Manche Pflegedienste sagen, ein Aufwand, der nicht entsprechend vergütet wird, aber für die Zukunft potentielle Kunden darstellt. Zum Beispiel für die Leistungen nach SGB V und XI, aber auch für Privatangebote. Daher werden diese Kunden aktiv alle 3 bzw. 6 Monate angesprochen, bevor diese sich selbst wieder bzgl. des Beratungsnachweises melden.
Diese Kunden erhalten ebenfalls wie die Patienten regelmäßige Veröffentlichungen und Informationen vom Pflegedienst und werden daher mit im Adressverzeichnis geführt.

Viele Pflegedienste nennen diese § 37.3 SGB XI Kunden auch „Pre-Patienten“, also zukünftige Patienten.

 

Wieviel Umsatz können Sie mit § 37.3 SGB XI Kunden erzielen?

Beispielrechnung: Sie haben 50 Kunden mit § 37.3 SGB XI Einsätzen.

Nun, zunächst werden Sie sagen: Jedes halbe Jahr ein Einsatz für die Pflegegrade 1, 2 und 3 mit 23 €/ vereinbarte Vergütung in Ihrem Bundesland = Anzahl der Kunden PG 1-3 x 23 €.

Jedes viertel Jahr ein Einsatz für die Pflegegrade 4 und 5 mit 33 €/ vereinbarte Vergütung in Ihrem Bundesland = Anzahl der Kunden PG 4-5 x 33 €.

Somit wird deutlich, dasss Sie mit § 37.3 SGB XI Kunden deutlich mehr Umsatz erzielen können als nur über die Vergütung der „Pflicht-Beratungen“.

Wer sollte die § 37.3 SGB XI Beratung durchführen?

Für die “Beratungs-Pflegefachkräfte” kommen folgende Personengruppen aus der Mitarbeiterschaft in Frage:

  • ­geeignete vollzeitbeschäftigte Pflegefachkräfte in Ergänzung zu den Touren, gesundheitlich beeinträchtigte Pflegefachkräfte, die erfahren sind und eine gute Kommunikationsgabe haben
  • Pflegefachkräfte, die eventuell einmal zukünftig Leitungsaufgaben übernehmen sollen, und sich über die Durchführung der Beratungsgespräche SGB XI persönlich entwickeln und daraus lernen können.

 

Stellen Sie sich vor, Sie hätten zusätzlich zu Ihren Patienten 50 % oder mehr Kunden nach § 37.3 SGB XI. Dann benötigen Sie auch etwas entsprechende Personalressourcen für die Beratung und Begleitung dieses Kundenstamms.
Aber:
Sie haben bei zukünftige Schwankungen (Sterbefälle, Altenheimumzug) innerhalb Ihres Patientenstammes ein großes Potential, das Sie jeweils gezielt ansprechen können, um aus „Kunden“ dann „Patienten“ zu machen.

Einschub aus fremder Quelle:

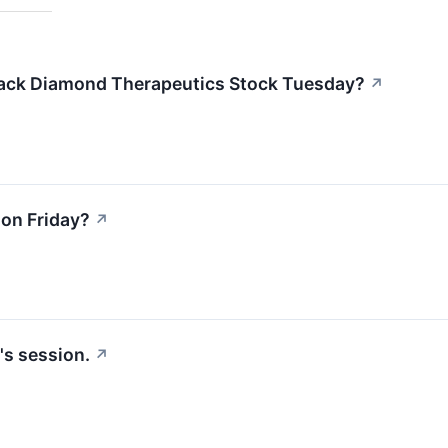
lack Diamond Therapeutics Stock Tuesday?
↗
on Friday?
↗
's session.
↗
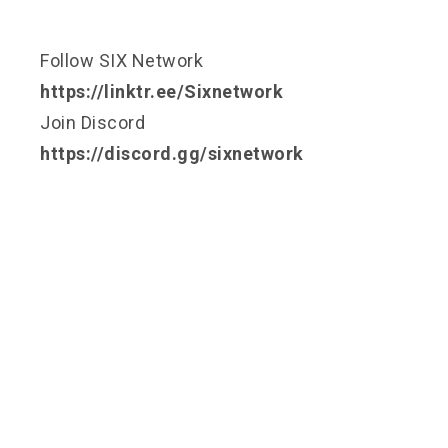
Follow SIX Network
https://linktr.ee/Sixnetwork
Join Discord
https://discord.gg/sixnetwork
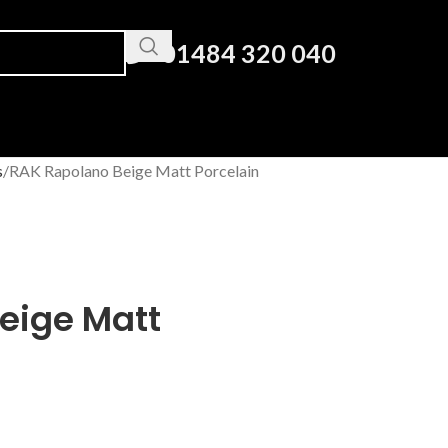
01484 320 040
s
RAK Rapolano Beige Matt Porcelain
eige Matt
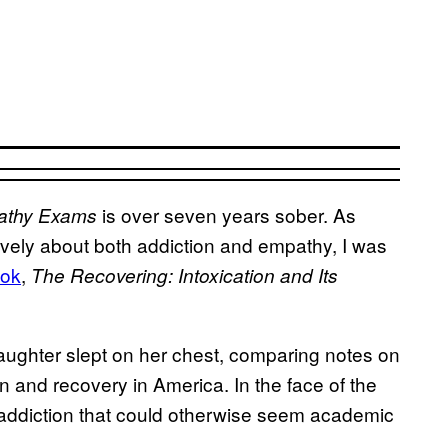
is over seven years sober. As
athy Exams
ively about both addiction and empathy, I was
ok
,
The Recovering: Intoxication and Its
ughter slept on her chest, comparing notes on
ion and recovery in America. In the face of the
f addiction that could otherwise seem academic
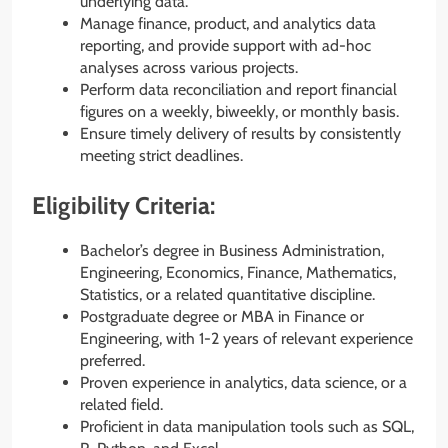
underlying data.
Manage finance, product, and analytics data
reporting, and provide support with ad-hoc
analyses across various projects.
Perform data reconciliation and report financial
figures on a weekly, biweekly, or monthly basis.
Ensure timely delivery of results by consistently
meeting strict deadlines.
Eligibility Criteria:
Bachelor’s degree in Business Administration,
Engineering, Economics, Finance, Mathematics,
Statistics, or a related quantitative discipline.
Postgraduate degree or MBA in Finance or
Engineering, with 1-2 years of relevant experience
preferred.
Proven experience in analytics, data science, or a
related field.
Proficient in data manipulation tools such as SQL,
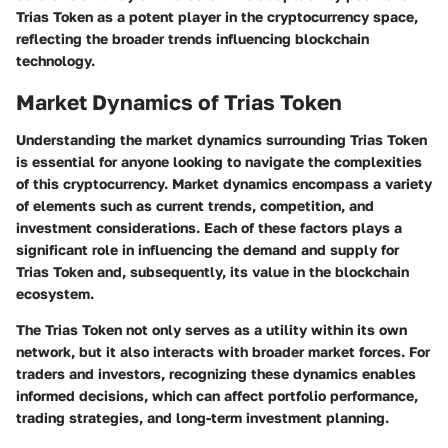
Trias Token as a potent player in the cryptocurrency space,
reflecting the broader trends influencing blockchain
technology.
Market Dynamics of Trias Token
Understanding the market dynamics surrounding Trias Token
is essential for anyone looking to navigate the complexities
of this cryptocurrency. Market dynamics encompass a variety
of elements such as current trends, competition, and
investment considerations. Each of these factors plays a
significant role in influencing the demand and supply for
Trias Token and, subsequently, its value in the blockchain
ecosystem.
The Trias Token not only serves as a utility within its own
network, but it also interacts with broader market forces. For
traders and investors, recognizing these dynamics enables
informed decisions, which can affect portfolio performance,
trading strategies, and long-term investment planning.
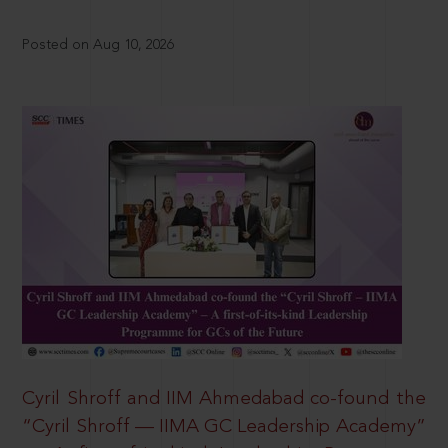
Posted on Aug 10, 2026
Cyril Shroff and IIM Ahmedabad co-found the
“Cyril Shroff — IIMA GC Leadership Academy”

Und sie können Anfragen Ihrer Kunden und deren Angehörigen befriedigen und in einem Bereich expandieren, in dem Sie zum Teil keine examinierten Pflegefachkräfte benötigen.

 

Meine Empfehlungen:

  • Sehen Sie diese § 37.3 SGB XI Kunden als zukünftige Patienten.
  • Gehen Sie aktiv auf diese zu und bieten Sie diesen Ihre Leistungen (auch Privatleistungen) aktiv an.
  • Entzerren Sie die üblichen Quartalbelastungen und -Anfragen nach der Beratung nach § 37.3 SGB XI zur Vorlage für die Pflegekasse, in dem Sie Ihre Kunden auf jeden Monat und innerhalb der Wochen verteilen.
  • Nehmen Sie sich Zeit und „quetschen“ Sie diese nicht zwischen andere „wichtige Termine“.
  • Wenn Sie das Prinzip differenzierte Tätigkeiten für differenzierte Mitarbeiter in Ihrem Pflegedienst haben: Diese § 37.3 SGB XI Beratung kann auch gut von entsprechend qualifizierten älteren Mitarbeiter/innen oder Vollzeitkräften durchgeführt werden.
  • Hören Sie auf die Wünsche der Kunden in den § 37.3 SGB XI Beratungen, seien Sie kreativ und gestalten Sie daraus neue Serviceangebote.
  • Werten Sie die § 37.3 SGB XI Beratungseinsätze jedes Jahr aus: Wieviel Zeit/Aufwand haben Sie investiert, wieviel Pflege- und Privatleistungen haben Sie abgerechnet.